As far as the methodology goes, the researchers recruited 493 Italian women between the ages of 18 and 30. Most were unmarried and heterosexual. The researchers solicited the data from the participants, which covered “demographic information, body surveillance tendencies, body satisfaction, acceptance of cosmetic surgery, Instagram usage, and frequency of viewing sexually objectified body-positive selfies on Instagram.”

And here are the results:

Results showed that viewing sexualized body positivity images was associated with higher levels of body surveillance, a preoccupation with monitoring one’s own physical appearance. Additionally, viewing this sexualized content was associated with lower body satisfaction, which is the opposite of the intent of the body positivity movement. [emphasis added]

The study’s authors themselves, whose work was published in Computers in Human Behavior, commented on the sociological significance of the results:

In line with the literature, such a result confirms that socio-cultural norms about appearance greatly influence women’s feelings toward their bodies. Indeed, even the pressures deriving from exposure to appearance-focused body-positive images – which is expected to reduce the value attributed by women to their bodies – led to greater acceptance of cosmetic surgery.

The next time a #bodyacceptance propagandist claims they are doing the Lord’s work liberating women from the Patriarchy™ or whatever, we have now evidence that directly contradicts this claim.

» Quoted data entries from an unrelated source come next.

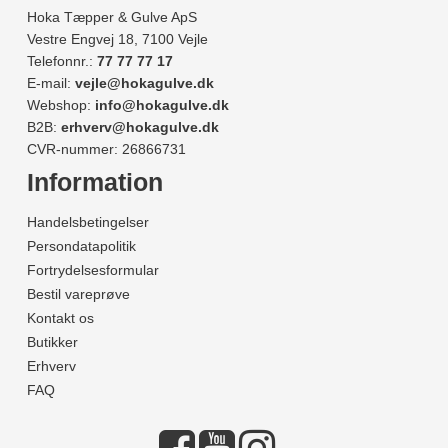
Hoka Tæpper & Gulve ApS
Vestre Engvej 18, 7100 Vejle
Telefonnr.:
77 77 77 17
E-mail:
vejle@hokagulve.dk
Webshop:
info@hokagulve.dk
B2B:
erhverv@hokagulve.dk
CVR-nummer: 26866731
Information
Handelsbetingelser
Persondatapolitik
Fortrydelsesformular
Bestil vareprøve
Kontakt os
Butikker
Erhverv
FAQ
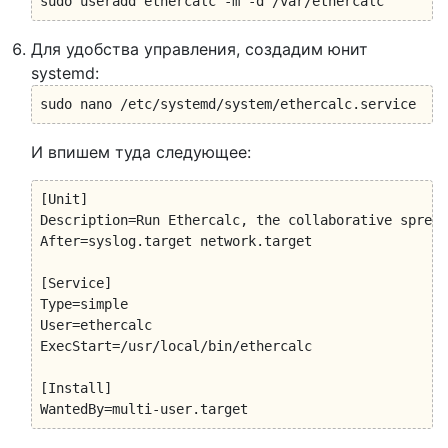
sudo useradd ethercalc -m -d /var/ethercalc
Для удобства управления, создадим юнит
systemd:
sudo nano /etc/systemd/system/ethercalc.service
И впишем туда следующее:
[Unit]

Description=Run Ethercalc, the collaborative spread
After=syslog.target network.target

[Service]

Type=simple

User=ethercalc

ExecStart=/usr/local/bin/ethercalc

[Install]

WantedBy=multi-user.target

The entire movement justifies itself morally on the assertion that it helps women feel better about themselves, but, as we see, the actual outcome of such content is precisely the opposite.

Of course, the real motivation is for obese women to attempt to feel better about themselves because they are miserable by forcibly re-engineering societal standards of beauty, a totally selfish aim that, at its core, has none of the feigned altruism they pretend it does.

Failing to actually feel better about themselves, the fat propagandists will settle for a community erected upon shared misery, which is why they go hog-wild on members who stray from the plantation and actually achieve a healthy weight.

I seem to recall the old adage that it loves company, after all.